■ WHAT THE EXERCISE ASKS
Your task is to return the span of lines beginning at the one with "Perwira dan Bintara Baru Terima" and ending at the last line of the data, exactly as it stands.

■ EXERCISE INPUT
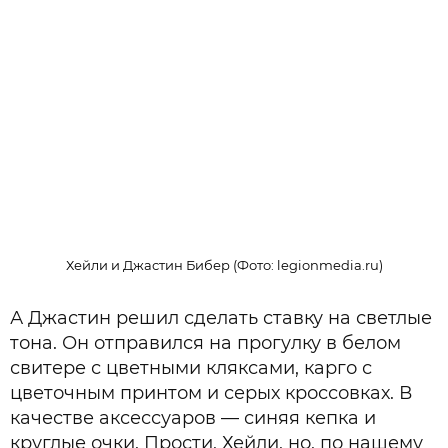
Хейли и Джастин Бибер (Фото: legionmedia.ru)
А Джастин решил сделать ставку на светлые
тона. Он отправился на прогулку в белом
свитере с цветными кляксами, карго с
цветочным принтом и серых кроссовках. В
качестве аксессуаров — синяя кепка и
круглые очки. Прости, Хейли, но, по нашему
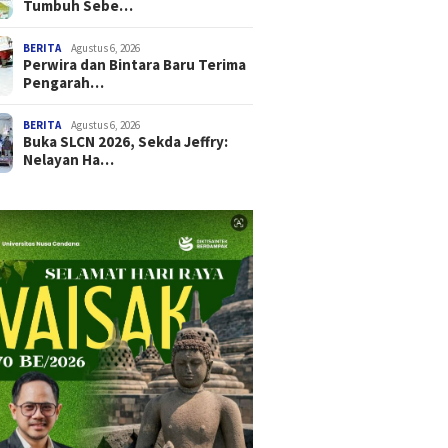
Tumbuh Sebe…
BERITA
Agustus 6, 2026
Perwira dan Bintara Baru Terima
Pengarah…
BERITA
Agustus 6, 2026
Buka SLCN 2026, Sekda Jeffry:
Nelayan Ha…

■ ANSWER TO THIS PROBLEM
Perwira dan Bintara Baru Terima
Pengarah…
BERITA
Agustus 6, 2026
Buka SLCN 2026, Sekda Jeffry:
Nelayan Ha…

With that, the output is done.